[Data section]

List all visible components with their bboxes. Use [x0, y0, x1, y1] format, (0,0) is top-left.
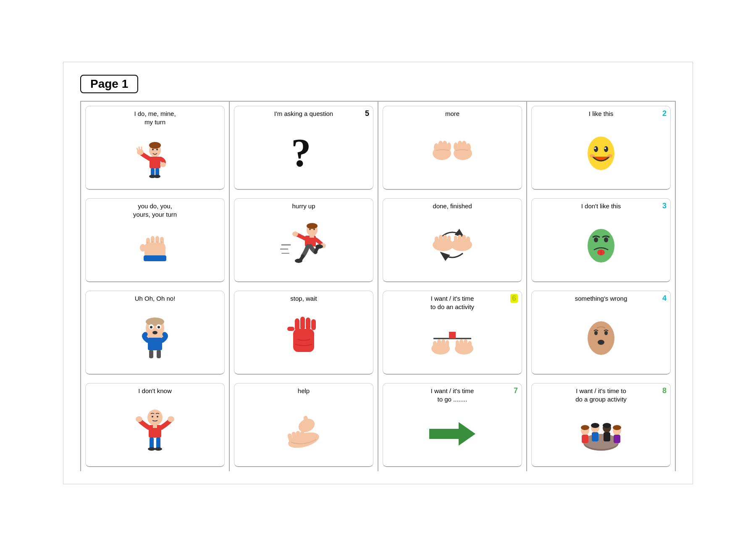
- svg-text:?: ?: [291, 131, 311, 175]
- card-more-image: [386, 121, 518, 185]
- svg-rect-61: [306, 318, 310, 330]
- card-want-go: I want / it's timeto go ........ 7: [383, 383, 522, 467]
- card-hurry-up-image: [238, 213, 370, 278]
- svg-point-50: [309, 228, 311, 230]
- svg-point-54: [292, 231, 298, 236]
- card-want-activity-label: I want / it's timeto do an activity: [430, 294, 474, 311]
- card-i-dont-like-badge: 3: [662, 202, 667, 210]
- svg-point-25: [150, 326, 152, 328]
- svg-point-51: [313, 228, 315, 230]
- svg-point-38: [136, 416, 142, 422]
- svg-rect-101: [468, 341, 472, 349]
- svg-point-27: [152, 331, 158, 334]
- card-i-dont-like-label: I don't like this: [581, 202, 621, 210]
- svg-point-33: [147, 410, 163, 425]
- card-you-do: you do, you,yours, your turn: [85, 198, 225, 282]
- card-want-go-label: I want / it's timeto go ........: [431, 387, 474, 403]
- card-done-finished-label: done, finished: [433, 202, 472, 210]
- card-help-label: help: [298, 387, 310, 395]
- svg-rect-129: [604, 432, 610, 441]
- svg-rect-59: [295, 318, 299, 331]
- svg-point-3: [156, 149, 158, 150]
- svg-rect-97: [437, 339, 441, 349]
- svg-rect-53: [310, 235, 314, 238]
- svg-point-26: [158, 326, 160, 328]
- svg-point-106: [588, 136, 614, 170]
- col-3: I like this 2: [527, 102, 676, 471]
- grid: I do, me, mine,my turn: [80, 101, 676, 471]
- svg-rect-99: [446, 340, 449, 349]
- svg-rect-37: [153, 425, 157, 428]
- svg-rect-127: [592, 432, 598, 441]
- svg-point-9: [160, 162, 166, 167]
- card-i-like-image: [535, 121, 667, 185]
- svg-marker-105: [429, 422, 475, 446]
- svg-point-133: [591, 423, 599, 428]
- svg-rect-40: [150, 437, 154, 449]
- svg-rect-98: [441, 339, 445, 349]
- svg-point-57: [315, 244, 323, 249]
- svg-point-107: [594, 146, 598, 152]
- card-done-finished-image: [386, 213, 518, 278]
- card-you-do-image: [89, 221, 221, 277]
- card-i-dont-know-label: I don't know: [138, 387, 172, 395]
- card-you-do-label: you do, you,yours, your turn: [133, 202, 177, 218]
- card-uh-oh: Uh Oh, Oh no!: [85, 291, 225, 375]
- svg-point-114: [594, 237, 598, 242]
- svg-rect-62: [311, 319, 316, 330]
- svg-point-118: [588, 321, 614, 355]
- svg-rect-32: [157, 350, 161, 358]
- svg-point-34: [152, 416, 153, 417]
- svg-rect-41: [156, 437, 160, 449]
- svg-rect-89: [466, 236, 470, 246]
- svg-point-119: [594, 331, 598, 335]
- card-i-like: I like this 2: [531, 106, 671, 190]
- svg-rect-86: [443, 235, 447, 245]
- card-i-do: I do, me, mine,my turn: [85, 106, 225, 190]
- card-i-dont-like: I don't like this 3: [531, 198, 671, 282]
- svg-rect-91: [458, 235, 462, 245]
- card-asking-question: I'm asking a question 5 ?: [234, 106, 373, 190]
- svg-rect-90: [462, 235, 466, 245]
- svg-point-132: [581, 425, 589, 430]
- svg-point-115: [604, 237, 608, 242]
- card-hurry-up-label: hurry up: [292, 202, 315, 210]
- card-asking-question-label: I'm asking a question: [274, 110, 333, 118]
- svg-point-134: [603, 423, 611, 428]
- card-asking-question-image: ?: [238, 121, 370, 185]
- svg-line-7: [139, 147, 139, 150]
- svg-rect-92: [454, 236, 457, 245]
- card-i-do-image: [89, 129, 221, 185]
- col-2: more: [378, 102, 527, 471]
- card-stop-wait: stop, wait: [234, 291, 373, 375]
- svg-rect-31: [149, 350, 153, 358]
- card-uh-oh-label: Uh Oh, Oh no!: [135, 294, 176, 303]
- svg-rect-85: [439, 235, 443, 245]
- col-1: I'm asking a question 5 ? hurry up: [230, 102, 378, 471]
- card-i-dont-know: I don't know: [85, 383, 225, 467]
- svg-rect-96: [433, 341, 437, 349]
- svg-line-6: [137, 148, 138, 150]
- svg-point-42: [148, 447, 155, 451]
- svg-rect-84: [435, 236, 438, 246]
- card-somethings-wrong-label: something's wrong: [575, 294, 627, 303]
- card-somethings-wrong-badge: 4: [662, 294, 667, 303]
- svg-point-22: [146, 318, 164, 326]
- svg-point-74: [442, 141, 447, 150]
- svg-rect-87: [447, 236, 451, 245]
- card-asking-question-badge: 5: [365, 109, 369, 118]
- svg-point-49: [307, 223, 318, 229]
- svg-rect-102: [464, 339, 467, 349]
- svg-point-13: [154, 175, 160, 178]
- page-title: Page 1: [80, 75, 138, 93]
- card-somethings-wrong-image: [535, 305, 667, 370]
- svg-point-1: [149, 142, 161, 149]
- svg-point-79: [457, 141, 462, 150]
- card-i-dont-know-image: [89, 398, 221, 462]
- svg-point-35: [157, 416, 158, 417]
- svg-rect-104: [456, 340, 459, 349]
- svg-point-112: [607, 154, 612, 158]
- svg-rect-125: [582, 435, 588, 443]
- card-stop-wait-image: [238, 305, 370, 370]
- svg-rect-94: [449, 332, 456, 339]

[Work to be completed] Pull every line containing "more" out of the records.

[Answer section]
- card-more-image: [386, 121, 518, 185]
- col-2: more: [378, 102, 527, 471]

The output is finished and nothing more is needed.